Она развернулась и побежала вниз, к своей машине. Она не помнила, как выехала со стройплощадки, не помнила, закрыла ли за собой шлагбаум или забыла. Вообще ничего не помнила, даже того, куда теперь ехала. Просто мчалась по шоссе, сжимая руль и твердя: «Господи!.. Господи!.. Господи!..» Несколько раз она останавливалась, потому что к горлу вдруг подкатывала тошнота, и приходилось выходить из машины и бежать в кусты, где ее рвало самым беспощадным образом. Ей было плохо, не хватало воздуха.
Она до отказа опустила стекла обоих окон… Потом долго мчалась по Охтинской набережной Невы, сама не понимая, куда она едет. Ехала уже в темноте и в конце концов оказалась сначала в Автово, а потом в Стрельне. Здесь ей пришлось все-таки остановиться, потому что на приборной доске замигал красный огонек – кончался бензин. Она подъехала к автозаправке и залила полный бак.
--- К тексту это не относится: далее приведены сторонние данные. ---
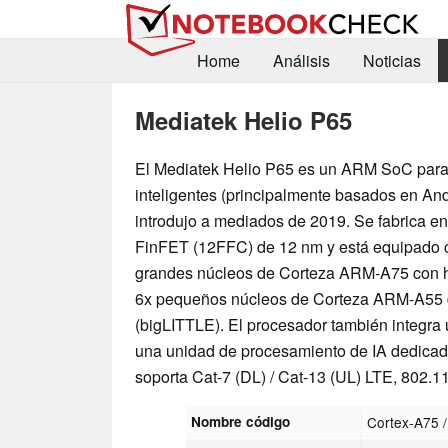
Home
Análisis
Noticias
Mediatek Helio P65
El Mediatek Helio P65 es un ARM SoC para
inteligentes (principalmente basados en And
introdujo a mediados de 2019. Se fabrica e
FinFET (12FFC) de 12 nm y está equipado 
grandes núcleos de Corteza ARM-A75 con 
6x pequeños núcleos de Corteza ARM-A55 
(bigLITTLE). El procesador también integ
una unidad de procesamiento de IA dedicada
soporta Cat-7 (DL) / Cat-13 (UL) LTE, 802.11
Nombre código
Cortex-A75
Потом отвела машину на край стоянки, села за руль и громко спросила себя: «А теперь куда я еду?» Тут она услышала тихий и густой колокольный звон и поехала на него. По дороге нагнала какую-то компанию молодежи, приостановила машину, высунулась в окно и спросила:
– Где это звонят, молодые люди?
– От молодой и слышим! – весело отозвался один из парней. – Это в монастыре звонят, в Сергиевой пустыни: вот до светофора доедете, а за ним начнется монастырский парк.
«Вот куда мне сейчас надо!» – подумала она. Туда и поехала. Остановила машину возле ограды, увидела людей, входящих в ворота. На почти негнущихся ногах пошла за ними мимо темных кустов и больших деревьев. Вошла в едва освещенный храм и сразу же зашла за колонны, прячась от людей. Там она сначала просто стояла как истукан, а потом начала плакать и в конце концов упала на колени и разрыдалась. «Господи, прости меня дрянь такую, прости меня, убийцу!» – шептала она, а перед глазами ее все шел и шел поток машин с лодками, с корзинками, букетами и детьми на задних сиденьях.
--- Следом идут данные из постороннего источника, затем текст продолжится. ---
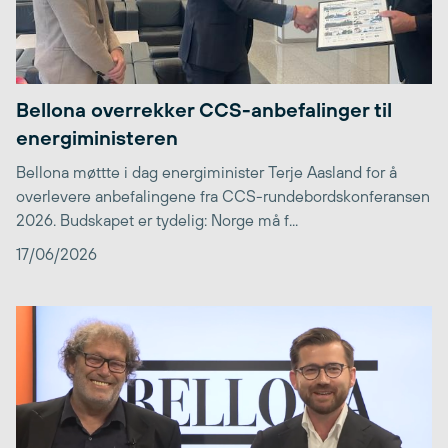
Bellona overrekker CCS-anbefalinger til
energiministeren
Bellona møttte i dag energiminister Terje Aasland for å
overlevere anbefalingene fra CCS-rundebordskonferansen
2026. Budskapet er tydelig: Norge må f...
17/06/2026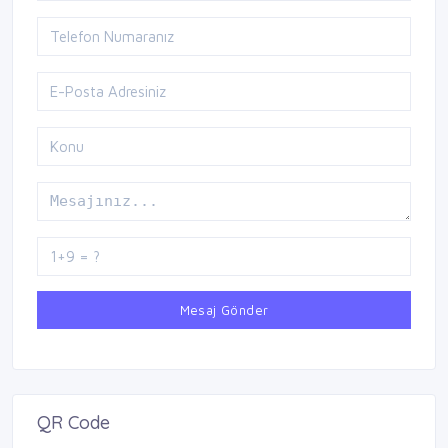
Mesaj Gönder
QR Code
Она не знала, сколько прошло времени. В храме что-то пели, что-то читали. Потом одни люди стали выходить, а другие, наоборот, прошли вперед. К ней подошел пожилой, даже скорее старый монах, с длинными седыми волосами и бородой.
– На исповедь? – спросил он.
– Да! – сказала она и тут же спросила: – А можно?
– Вы крещеная?
– Крещеная… Только я никогда не была на исповеди. А мне очень надо, я убийца, батюшка! Понимаете, какой ужас?
– Да уж чего хорошего, – ответил монах. – Ну, так пойдемте, я вас поисповедаю.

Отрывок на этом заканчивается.